The queen isn't a leader, and is somewhat emotionally distant compared to how we expect mothers to be toward their children. The queen loves her children but isn't a part of their upbringing or care and some workers may never talk to her during their whole lives. The way they feel toward her is kind of comparable to how you might feel about a doctor. There are specialist doctors saving lives and doing good who you may never talk to because what they do isn't relevant to you, but if you did happen to run into them, you'd feel pretty warmly toward them, maybe even admiring them or being starstruck and humbled by their work. This is how the workers feel. They don't feel deprived of her love in their daily lives, but feel very warm and admiring towards her in her presence.

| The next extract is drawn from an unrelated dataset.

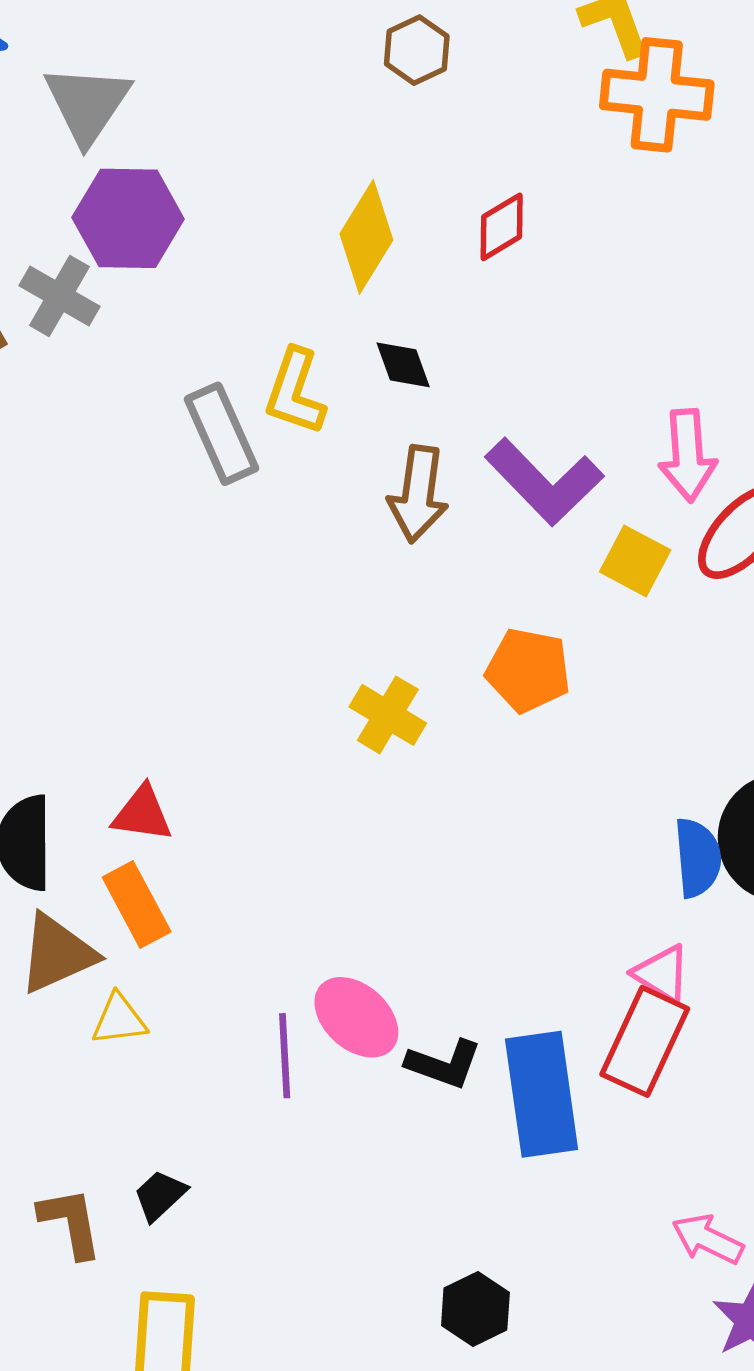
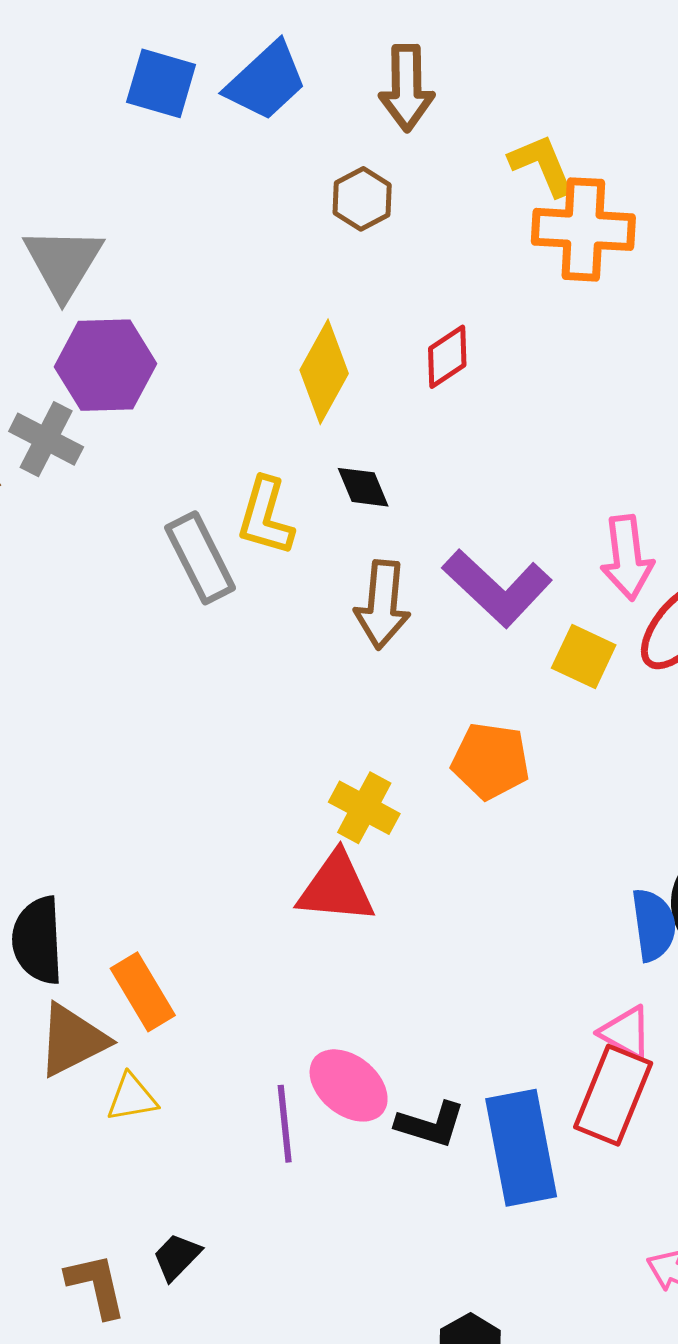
red triangle: (142, 814) -> (336, 888), moved, size x1.4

The queen also produces a pheromone that makes bees around her compulsively want to dote on her. Workers are often especially overwhelmed by this smell, and can even come away from interactions with her with some of it on them, so THEY get compulsively doted on. The workers take this as a kind of indirect affection, like being given a chemical coupon for a spa day just for being near her.

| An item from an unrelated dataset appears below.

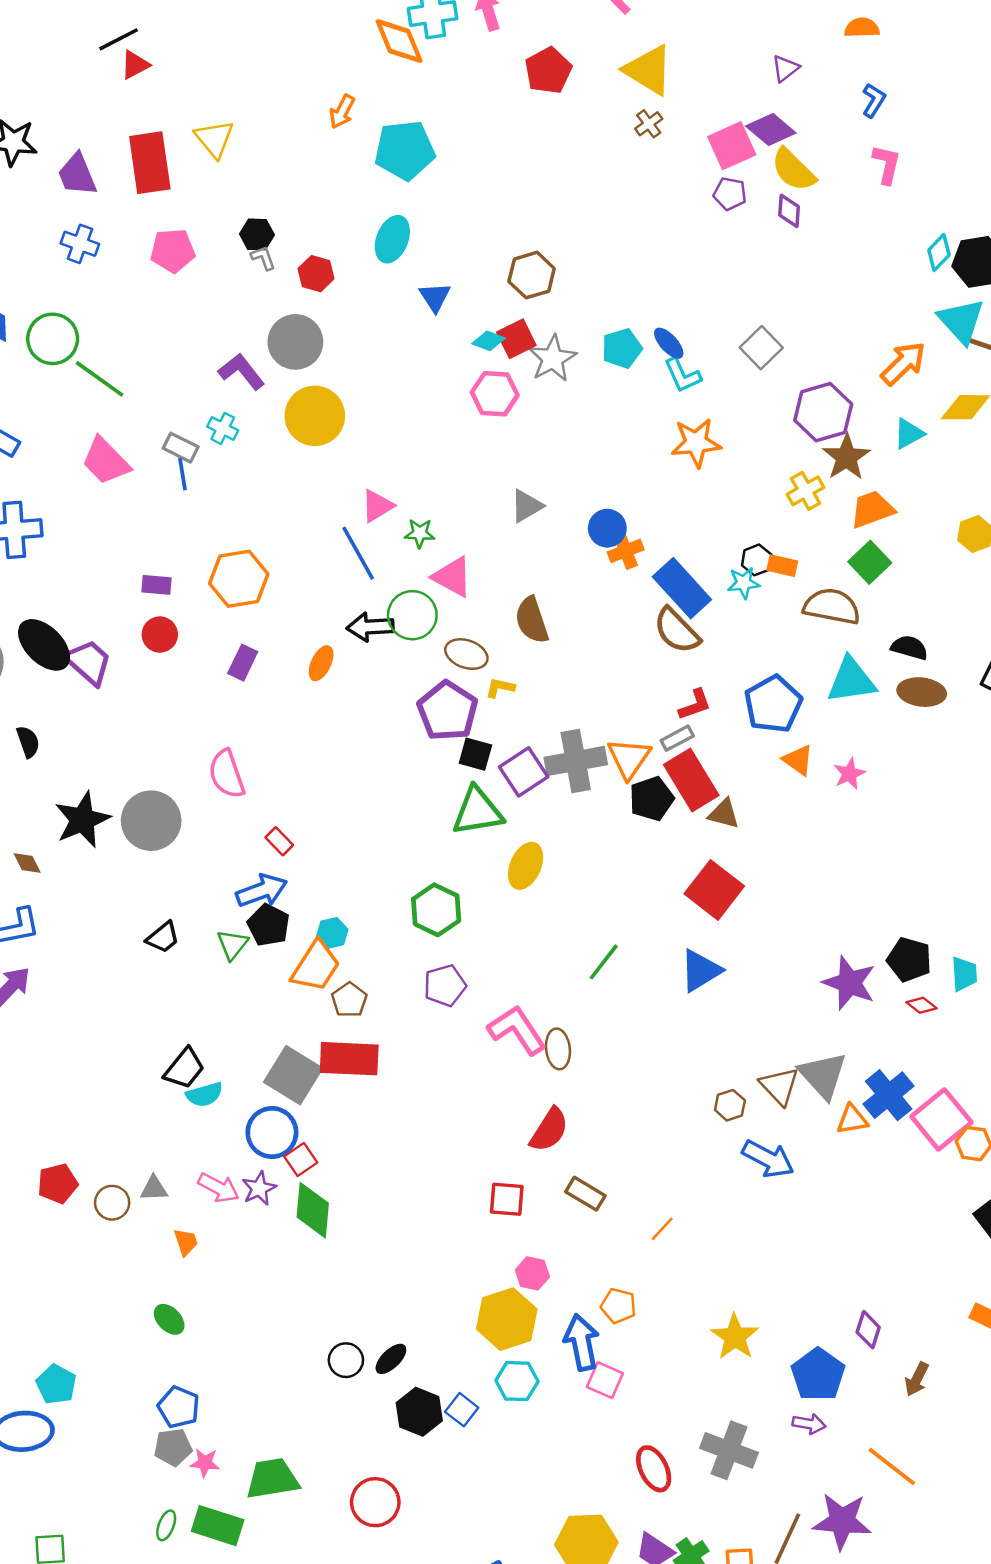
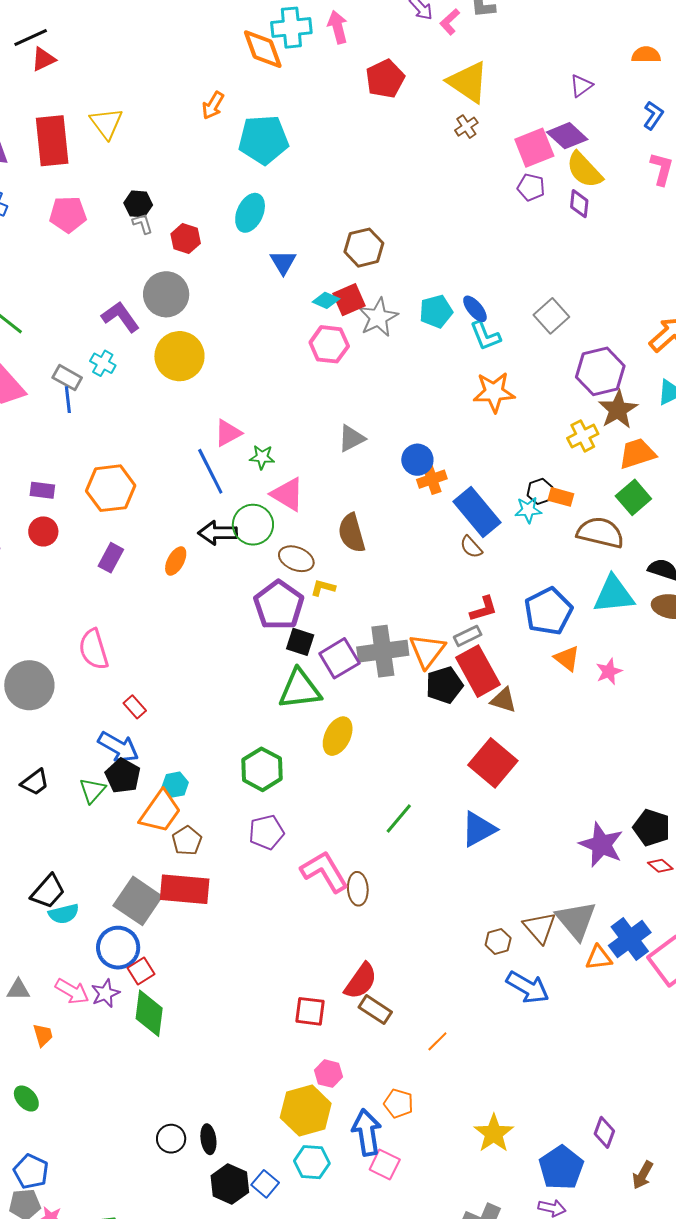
brown semicircle: (677, 631) -> (471, 547), size x0.6
blue arrow: (262, 891) -> (118, 747), turned 48
red semicircle: (549, 1130) -> (361, 981), moved
black ellipse: (391, 1359) -> (208, 1139), turned -56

Normally a hive has no leader or hierarchy. Sometimes leaders emerge when a bee decides a thing needs to happen and advocates for it in order to garner enough support to make it happen, but these coalitions generally dissolve when they are no longer needed. Often even these coalitions of bees that want a thing done don't have a clear leader. Worker bees are bad at hierarchies and leadership and following orders, they tend to just do whatever they want. The hive works because each bee's individual "whatever I want" tends toward addressing needs that they see around the hive.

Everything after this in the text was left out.